The lint pass should additionally:

  • Enforce the public-repo invariant (HIGH priority): no tracked file may contain any of the following — all are privacy/infrastructure-leak blockers:
    1. a person handle (the filename slug of any protocols/people/ page), or a wikilink whose target lies under the private protocols/ tree (including log/protocols, protocols/experiments, and the bare experiments/-prefixed wikilink alias) or the brainstorming/ tree;
    2. the OS username, or any absolute home or external-mount filesystem path;
    3. references to the private paper-archive project — its name, or its CLI subcommands — anywhere. Papers are cited by DOI only; local full-text resolution lives in the git-ignored CLAUDE.local.md. The exact forbidden token list and the runnable one-line leak-gate are kept in CLAUDE.local.md (so this public file never contains the very strings it forbids).

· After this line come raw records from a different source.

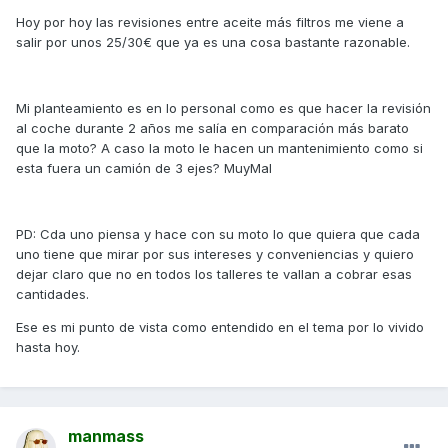
Hoy por hoy las revisiones entre aceite más filtros me viene a
salir por unos 25/30€ que ya es una cosa bastante razonable.
Mi planteamiento es en lo personal como es que hacer la revisión
al coche durante 2 años me salía en comparación más barato
que la moto? A caso la moto le hacen un mantenimiento como si
esta fuera un camión de 3 ejes? MuyMal
PD: Cda uno piensa y hace con su moto lo que quiera que cada
uno tiene que mirar por sus intereses y conveniencias y quiero
dejar claro que no en todos los talleres te vallan a cobrar esas
cantidades.
Ese es mi punto de vista como entendido en el tema por lo vivido
hasta hoy.
manmass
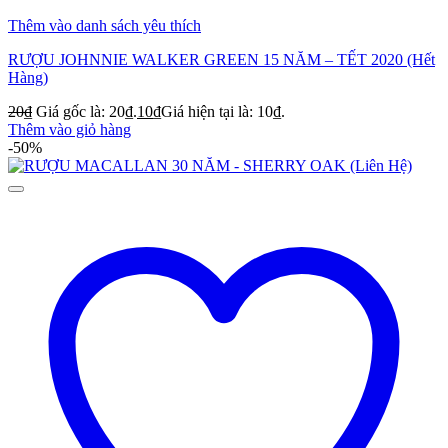
Thêm vào danh sách yêu thích
RƯỢU JOHNNIE WALKER GREEN 15 NĂM – TẾT 2020 (Hết
Hàng)
20
₫
Giá gốc là: 20₫.
10
₫
Giá hiện tại là: 10₫.
Thêm vào giỏ hàng
-50%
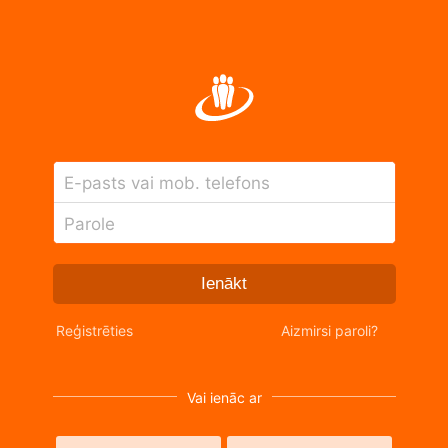
E-pasts vai mob. telefons
Parole
Ienākt
Reģistrēties
Aizmirsi paroli?
Vai ienāc ar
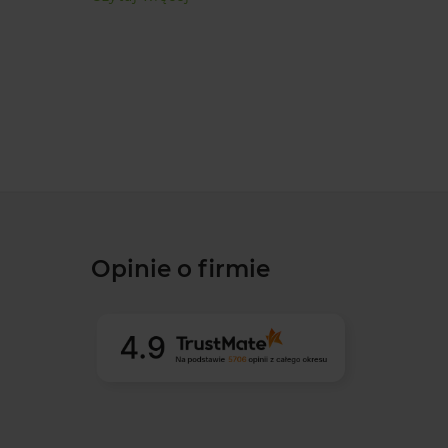
Opinie o firmie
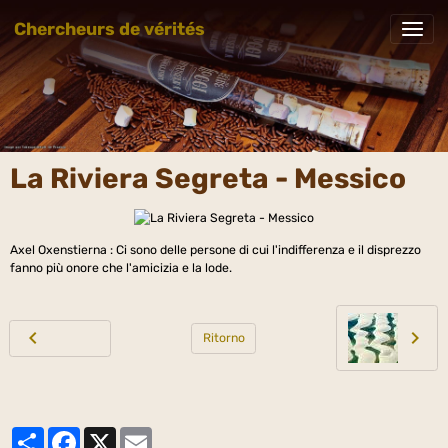
Chercheurs de vérités
La Riviera Segreta - Messico
Axel Oxenstierna : Ci sono delle persone di cui l'indifferenza e il disprezzo
fanno più onore che l'amicizia e la lode.
Ritorno
Partager
Facebook
X
Email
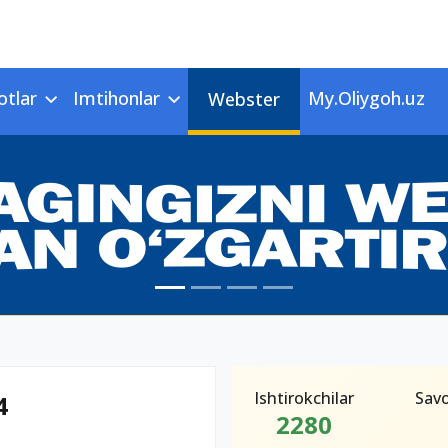
otlar
Imtihonlar
My.Oliygoh.uz
Webster
Ishtirokchilar
Savo
4
2280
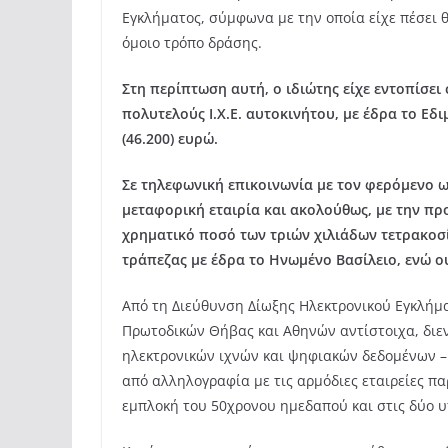
Εγκλήματος, σύμφωνα με την οποία είχε πέσει 
όμοιο τρόπο δράσης.
Στη περίπτωση αυτή, ο ιδιώτης είχε εντοπίσει
πολυτελούς Ι.Χ.Ε. αυτοκινήτου, με έδρα το Εδ
(46.200) ευρώ.
Σε τηλεφωνική επικοινωνία με τον φερόμενο ω
μεταφορική εταιρία και ακολούθως, με την π
χρηματικό ποσό των τριών χιλιάδων τετρακοσ
τράπεζας με έδρα το Ηνωμένο Βασίλειο, ενώ 
Από τη Διεύθυνση Δίωξης Ηλεκτρονικού Εγκλήμα
Πρωτοδικών Θήβας και Αθηνών αντίστοιχα, διε
ηλεκτρονικών ιχνών και ψηφιακών δεδομένων – 
από αλληλογραφία με τις αρμόδιες εταιρείες π
εμπλοκή του 50χρονου ημεδαπού και στις δύο υ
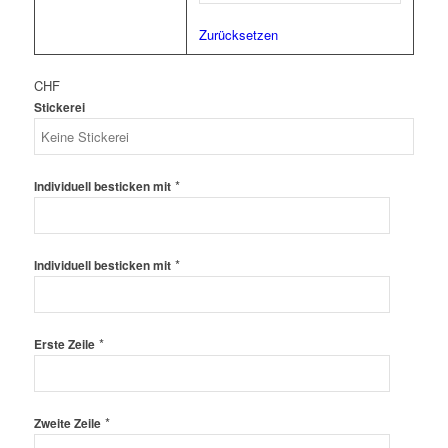
Zurücksetzen
CHF
Stickerei
*
Individuell besticken mit
*
Individuell besticken mit
*
Erste Zeile
*
Zweite Zeile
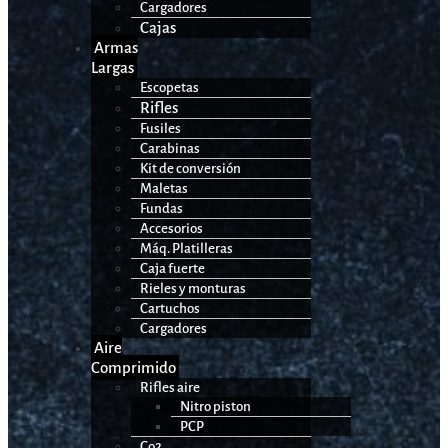
Cargadores
Cajas
Armas
Largas
Escopetas
Rifles
Fusiles
Carabinas
Kit de conversión
Maletas
Fundas
Accesorios
Máq. Platilleras
Caja fuerte
Rieles y monturas
Cartuchos
Cargadores
Aire
Comprimido
Rifles aire
Nitro piston
PCP
Co2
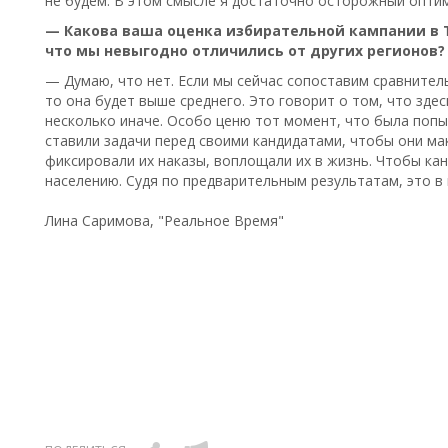
не будем. В этом смысле я достаточно осторожный опти
— Какова ваша оценка избирательной кампании в Т
что мы невыгодно отличились от других регионов?
— Думаю, что нет. Если мы сейчас сопоставим сравнитель
то она будет выше среднего. Это говорит о том, что зд
несколько иначе. Особо ценю тот момент, что была попы
ставили задачи перед своими кандидатами, чтобы они ма
фиксировали их наказы, воплощали их в жизнь. Чтобы ка
населению. Судя по предварительным результатам, это в 
Лина Саримова, "Реальное Время"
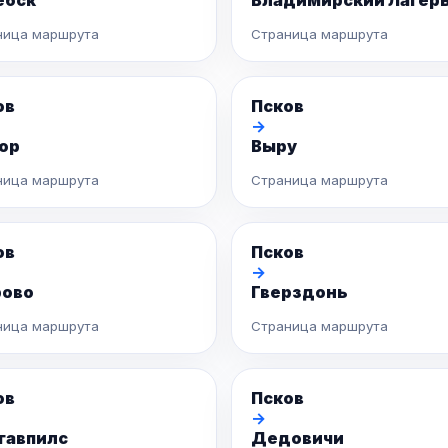
ебск
Владимирский Лагер
ница маршрута
Страница маршрута
ов
Псков
→
ор
Выру
ница маршрута
Страница маршрута
ов
Псков
→
рово
Гверздонь
ница маршрута
Страница маршрута
ов
Псков
→
гавпилс
Дедовичи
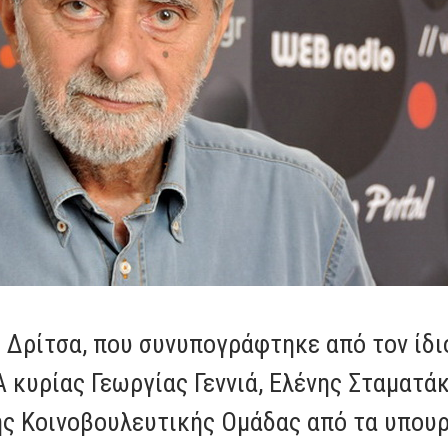
Δρίτσα, που συνυπογράφτηκε από τον ίδι
Α κυρίας Γεωργίας Γεννιά, Ελένης Σταματά
ης Κοινοβουλευτικής Ομάδας από τα υπουρ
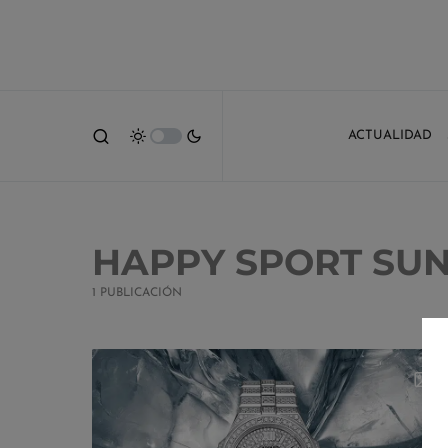
ACTUALIDAD
HAPPY SPORT SU
1 PUBLICACIÓN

Run that gate before every commit; it must return nothing. (Structural directory names like protocols/ and brainstorming/ are described in this schema doc and in .gitignore — that is intentional documentation, not a leak.)
  • Flag any wikilink from a research page pointing into protocols/ (one-way discipline violation) — subsumed by the invariant above
  • For type: lab-panel pages, validate that analyte-key naming is consistent across panels for the same subject (so Dataview time-series queries work)
  • Skip the standard “every claim must cite a primary source” check for personal-data claims, but apply it to evidence claims within protocol pages
  • Validate last-updated: is present on every protocols page

SOPs

Standard operating procedures live in sops/. Index:

  • sops/retrieving-papers.md — DOI-based paper resolution (local full-text tooling is private; see CLAUDE.local.md)
  • sops/extracting-evidence.md — what to record from a primary source
  • sops/finding-pathway-data.md — KEGG, Reactome, WikiPathways
  • sops/finding-protein-data.md — UniProt, NCBI Gene, STRING, BioGRID, CAZy
  • sops/finding-compound-data.md — PubChem, DrugBank, ChEMBL, HMDB
  • sops/finding-aging-specific.md — GenAge, AgingAtlas, Open Targets, ClinicalTrials.gov
  • sops/finding-population-evidence.md — IEU OpenGWAS, GWAS Catalog, Mendelian randomization footnote format
  • sops/finding-tissue-expression.md — GTEx v2 API, Human Protein Atlas, Aging Atlas; gtex-aging-correlation: field
  • sops/finding-druggability.md — Open Targets Platform/Genetics, DGIdb v5 GraphQL, PROTACDB; druggability-tier: decision tree
  • sops/integrating-clinical-trials.md — ClinicalTrials.gov v2 API; clinical-trials-active: field; 6-month refresh cadence
  • sops/finding-singlecell-aging.md — Tabula Muris Senis, CellxGene Census, single-cell-aging-signature: field
  • sops/adding-a-claim.md — citation conventions, gap markers
  • sops/writing-hypothesis-pages.md — synthesis-MOC discipline for type: hypothesis pages (Mode A evidence-aggregating vs Mode B conceptual-frame; never duplicate atomic-page truth)
  • sops/personal-tracking.md — device-agnostic guidance on what applied-health data to track and how to structure it; the starting scaffold for “personal” questions when no per-individual protocols/ area exists
  • sops/lint-pass.md — periodic health check protocol

Logging

Append to log.md for major events:

## [YYYY-MM-DD] ingest | <topic>
- added: page/path
- updated: page/path
- gaps surfaced: ...

## [YYYY-MM-DD] lint
- orphans: N
- contradictions: M
- stale claims: ...

This gives the user (and future-you) a chronological audit trail.